« Die Grenzkontrolle bremst sie aus, ausgerechnet am Europatag », écrit le Trierischer Volksfreund ce lundi à propos des Luxembourgeois qui sont partis faire du shopping de l’autre côté de la Moselle, pour se retrouver coincés dans deux kilomètres de bouchons sur l’A64, devant le « Check-Point Dicke Buche ». Les contrôles aux frontières allemandes sont vécus comme une humiliation quotidienne et une menace existentielle au Grand-Duché. « Schengen must be alive », est devenu le nouveau slogan du ministre des Affaires intérieures, Léon Gloden. Même le très droitier Tom Weidig prête allégeance : « Och d’ADR ass e Fan vum Schengen-Raum ».
Luc Frieden a tenté de faire jouer ses relations personnelles avec Friedrich Merz, son alter ego allemand. (Comme l’avait fait, avec plus de succès, Xavier Bettel vis-à-vis de Macron durant la pandémie.) Interviewé début avril sur EurActiv, Gloden espérait encore que cette proximité allait faciliter le dialogue entre « Schwesterparteien ». Mais les kuerz Weeër entre CSV et CDU n’ont mené nulle part. Pas plus que les remontrances de Varsovie, ou celles du patronat allemand qui dépend des centaines de milliers de frontaliers polonais, français et tchèques.
Le nouveau chancelier vient de faire ce qu’il avait annoncé : Il a encore davantage renforcé les contrôles aux frontières, que son prédécesseur avait introduit et prolongé. Pour marquer la rupture avec les années Merkel, Merz a en outre donné l’ordre de refouler tout étranger sans papier, qui se présente aux frontières allemandes, même s’il est venu pour demander asile. La police allemande expulse régulièrement des personnes vers le Luxembourg. « Falls die Luxemburger Polizei dort die Person nicht in Empfang nehme, werde diese aufgefordert, über die Brücke ins Nachbarland zu gehen », explique un porte-parole de la police fédérale. On se croirait dans un mauvais western.

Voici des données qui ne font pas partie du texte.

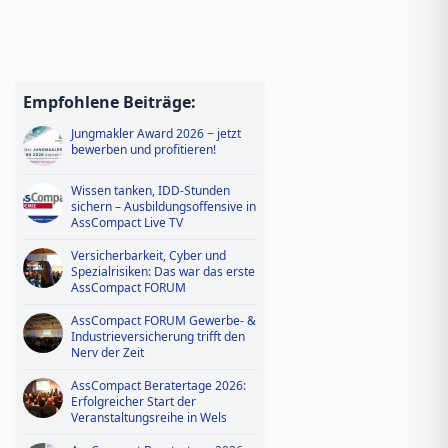
Empfohlene Beiträge:
Jungmakler Award 2026 − jetzt
bewerben und profitieren!
Wissen tanken, IDD-Stunden
sichern – Ausbildungsoffensive in
AssCompact Live TV
Versicherbarkeit, Cyber und
Spezialrisiken: Das war das erste
AssCompact FORUM
AssCompact FORUM Gewerbe- &
Industrieversicherung trifft den
Nerv der Zeit
AssCompact Beratertage 2026:
Erfolgreicher Start der
Veranstaltungsreihe in Wels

Face à l’escalade anti-migratoire, la réaction du gouvernement luxembourgeois est restée très timorée. Dans le Tageblatt, Léon Gloden évoque un premier échange « constructif et amical » avec Alexander Dobrindt. « Si des bouchons se formaient, je devrais l’en informer », lui aurait dit son nouvel homologue. Des dizaines de milliers de frontaliers allemands voient leur aller-retour rallongé d’une trentaine de minutes par jour. Le Luxembourg vaut-il encore le trajet ? Pour 2024, le Statec recense une baisse, inédite, des frontaliers allemands. Le gouvernement a tenté d’arranger les choses en bilatéral. En début d’année, Luc Frieden disait être intervenu « à maintes reprises » auprès des responsables allemands, « notamment au plus haut niveau », listant une quinzaine d’occasions où le sujet aurait été abordé.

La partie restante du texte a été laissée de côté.